Lasegue Test

 Lasegue Test

  • Lasegue test, also called Straight Leg Raise Test, aimed to assess the sciatic compromise due to lumbosacral nerve root irritation.

  • The straight leg raise test (Lasegue test ) is performed with the patient in a supine position.
  • The examiner gently raises the patient’s leg by flexing the hip with the knee in extension until the patient reports pain.

  • Lasegue Test (Straight Leg Raise Test) is Considered positive: when the patient experiences pain along the lower limb in the same distribution of the lower radicular nerve roots (usually L5 or S1).

  • Sensitivity: 91 %
  • Specificity: 29 %

  • The patient often attempts to avoid the pain by lifting the pelvis on the side being examined.

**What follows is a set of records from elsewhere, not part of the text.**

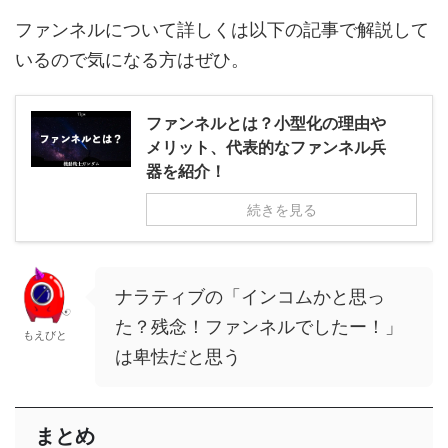
ファンネルについて詳しくは以下の記事で解説して
いるので気になる方はぜひ。
ファンネルとは？小型化の理由や
メリット、代表的なファンネル兵
器を紹介！
続きを見る
ナラティブの「インコムかと思っ
た？残念！ファンネルでしたー！」
もえびと
は卑怯だと思う
まとめ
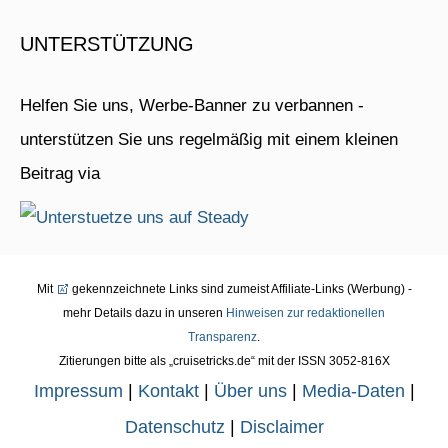
UNTERSTÜTZUNG
Helfen Sie uns, Werbe-Banner zu verbannen -
unterstützen Sie uns regelmäßig mit einem kleinen
Beitrag via
Mit
gekennzeichnete Links sind zumeist Affiliate-Links (Werbung) -
mehr Details dazu in unseren
Hinweisen zur redaktionellen
Transparenz
.
Zitierungen bitte als „cruisetricks.de“ mit der ISSN 3052-816X
Impressum
|
Kontakt
|
Über uns
|
Media-Daten
|
Datenschutz
|
Disclaimer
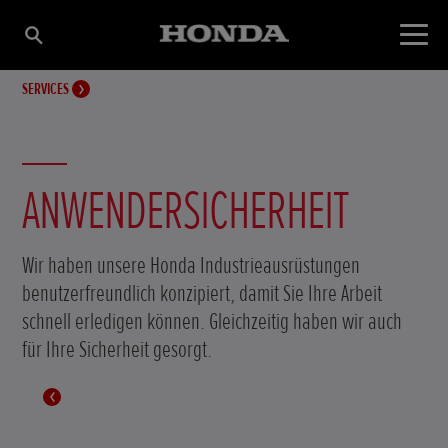
SERVICES
ANWENDERSICHERHEIT
Wir haben unsere Honda Industrieausrüstungen
benutzerfreundlich konzipiert, damit Sie Ihre Arbeit
schnell erledigen können. Gleichzeitig haben wir auch
für Ihre Sicherheit gesorgt.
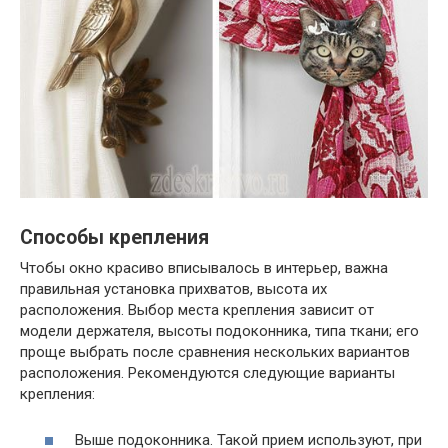
Способы крепления
Чтобы окно красиво вписывалось в интерьер, важна
правильная установка прихватов, высота их
расположения. Выбор места крепления зависит от
модели держателя, высоты подоконника, типа ткани; его
проще выбрать после сравнения нескольких вариантов
расположения. Рекомендуются следующие варианты
крепления:
Выше подоконника. Такой прием используют, при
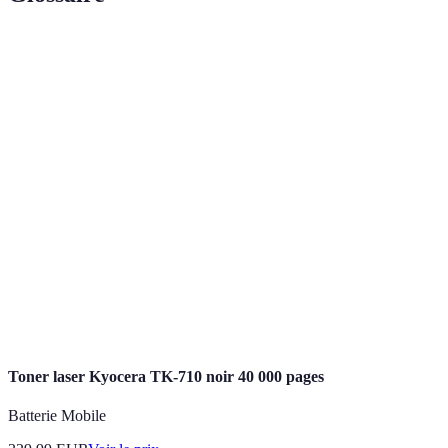
Terme
Définition
Produit d'impression respectueux de
Toner écologique
l'environnement, souvent fabriqué à partir
de matériaux durables.
Labels qui garantissent le respect de normes
Certifications
écologiques lors de la fabrication d'un
environnementales
produit.
Capacité d'un toner à fonctionner
Compatibilité
correctement avec un modèle d'imprimante
spécifique.
Toner laser Kyocera TK-710 noir 40 000 pages
Batterie Mobile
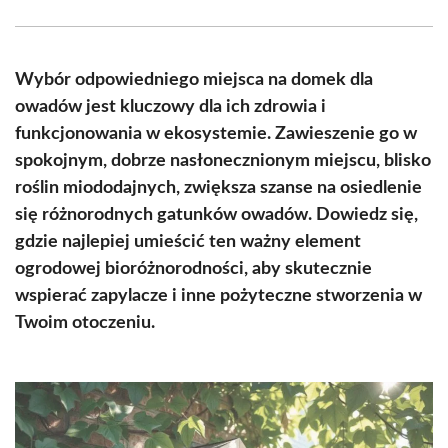
Facebook
X
Pinterest
WhatsApp
LinkedIn
Email
(Twitter)
Wybór odpowiedniego miejsca na domek dla
owadów jest kluczowy dla ich zdrowia i
funkcjonowania w ekosystemie. Zawieszenie go w
spokojnym, dobrze nasłonecznionym miejscu, blisko
roślin miododajnych, zwiększa szanse na osiedlenie
się różnorodnych gatunków owadów. Dowiedz się,
gdzie najlepiej umieścić ten ważny element
ogrodowej bioróżnorodności, aby skutecznie
wspierać zapylacze i inne pożyteczne stworzenia w
Twoim otoczeniu.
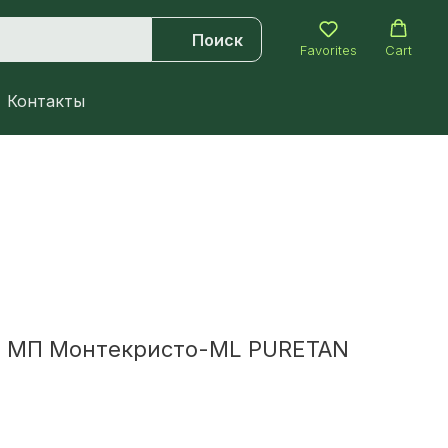
Поиск
Favorites
Cart
Контакты
 МП Монтекристо-ML PURETAN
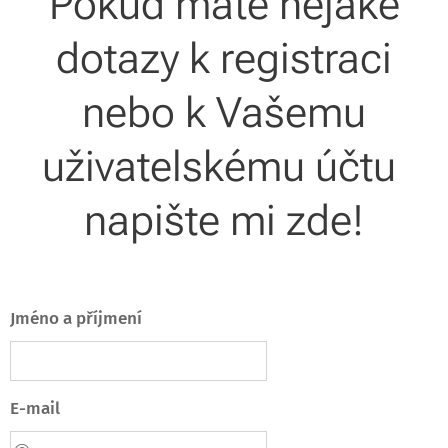
Pokud máte nějaké
dotazy k registraci
nebo k Vašemu
uživatelskému účtu
napište mi zde!
Jméno a příjmení
E-mail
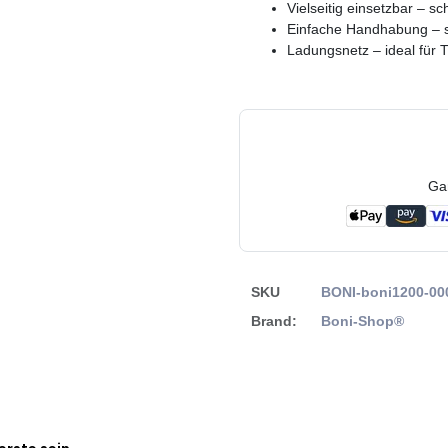
Vielseitig einsetzbar – 
Einfache Handhabung – s
Ladungsnetz – ideal für 
Ga
SKU
BONI-boni1200-00
Brand:
Boni-Shop®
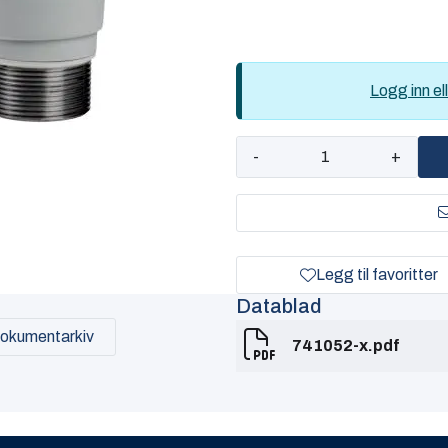
Logg inn ell
-
+
Legg til favoritter
Datablad
okumentarkiv
741052-x.pdf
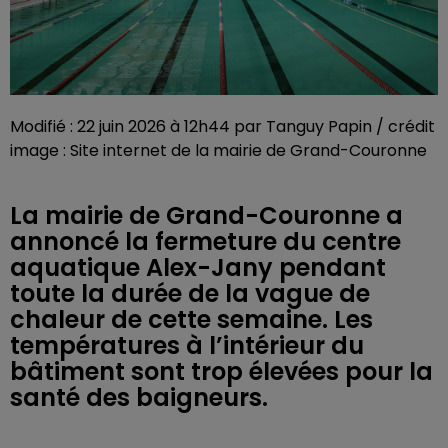
Modifié : 22 juin 2026 à 12h44 par Tanguy Papin / crédit
image : Site internet de la mairie de Grand-Couronne
La mairie de Grand-Couronne a
annoncé la fermeture du centre
aquatique Alex-Jany pendant
toute la durée de la vague de
chaleur de cette semaine. Les
températures à l’intérieur du
bâtiment sont trop élevées pour la
santé des baigneurs.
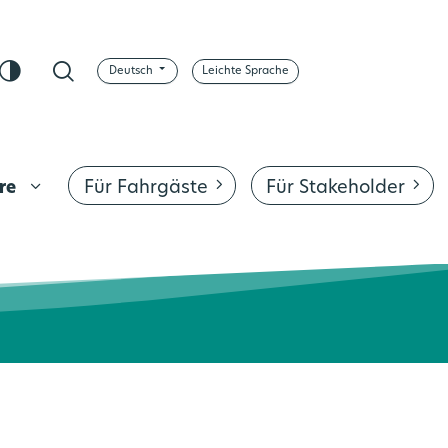
Deutsch
Leichte Sprache
sApp
Kontrast ändern
Suche
Für Fahrgäste
Für Stakeholder
ere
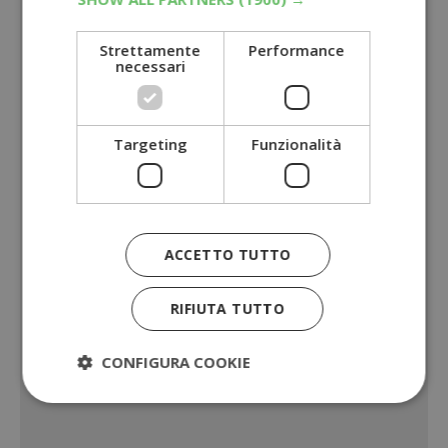
Strettamente
Performance
necessari
Targeting
Funzionalità
ACCETTO TUTTO
RIFIUTA TUTTO
CONFIGURA COOKIE
Strettamente necessari
Performance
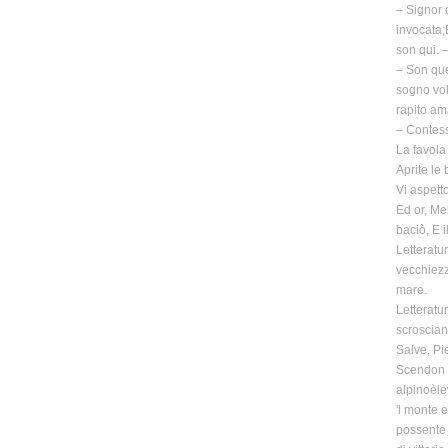
– Signor 
invocata;
son qui. –
– Son que
sogno vol
rapito am
– Contess
La favola 
Aprite le 
Vi aspett
Ed or, Me
baciò, E 
Letteratu
vecchiezza
mare.
Letteratu
scrosciant
Salve, Pi
Scendon p
alpinoèle
'l monte e
possente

    • The angle achieved when lifting the leg is estimated in degrees.
    • This angle gives an indication of severity of the nerve root irritation present (genuine Lasegue test is at 60° or less).
  • Sciatica can also be provoked by adducting and internally rotating the leg with the knee flexed.
    • This test is also described as a Bonnet or piriform is sign (adduction and internal rotation of the leg stretches the nerve as it passes through the piriformis).
  • Increases in sciatic pain on raising the head (Kernig sign) and/or passive dorsi-flexion of the great toes (Turyn sign) are further signs of significant sciatic nerve irritation (differential diagnosis should consider meningitis, subarachnoid hemorrhage, and carcinomatous meningitis).
  • Sacral or lumbar pain that increases only slowly as the leg is raised or pain radiating into the posterior thigh is usually attributable to degenerative joint disease (facet syndrome), irritation of the pelvic ligaments (tendinitis), or increased tension or shortening in the hamstrings (indicated by a soft end point, usually also found on the contralateral side). It is important to distinguish this “pseudo-radicular” pain (pseudo-Lasègue sign) from genuine sciatica (true Lasegue test).
  • Normally the leg can be raised 15 to 30° before the nerve root is stretched in the intervertebral foramen.
  • Pain occurring at over 60° of flexion suggests joint pain in the lumbar area (e.g., facet joints or sacroiliac joints).
  • It is important to differentiate whether one is dealing with joint pain, soft tissue pain, or nerve root pain.
  • If one leg is lifted and pain occurs on the opposite side, it suggests a herniated disk or a tumor. This may be called the crossover sign and usually indicates a rather large medial intervertebral disk protrusion.
  • Lasegue test and crossover sign give an indication of the degree of disk injury.
  • Many patients with large, central disk herniations are candidates for surgery, especially if there are bowel and bladder symptoms.
  • For patients who have difficulty lying supine, a modified straight leg raise test in the lateral position is possible.
    • The patient lies with the tested leg uppermost with the hip and knee flexed to 90°.
    • The lumbosacral spine is normally in a neutral position, but may be slightly flexed or extended as the patient’s condition allows.
    • The examiner then slowly extends the patient’s knee passively on the affected side.
    • The occurrence of pain or resistance to stretching the knee indicate a positive test.
  • It can also be impossible to lift the leg at the hip if the patient consciously resists and attempts to press the leg downward against the examiner’s hand.
  • Occasionally one will encounter this behavior in experienced patients undergoing examination within the scope of an expert opinion.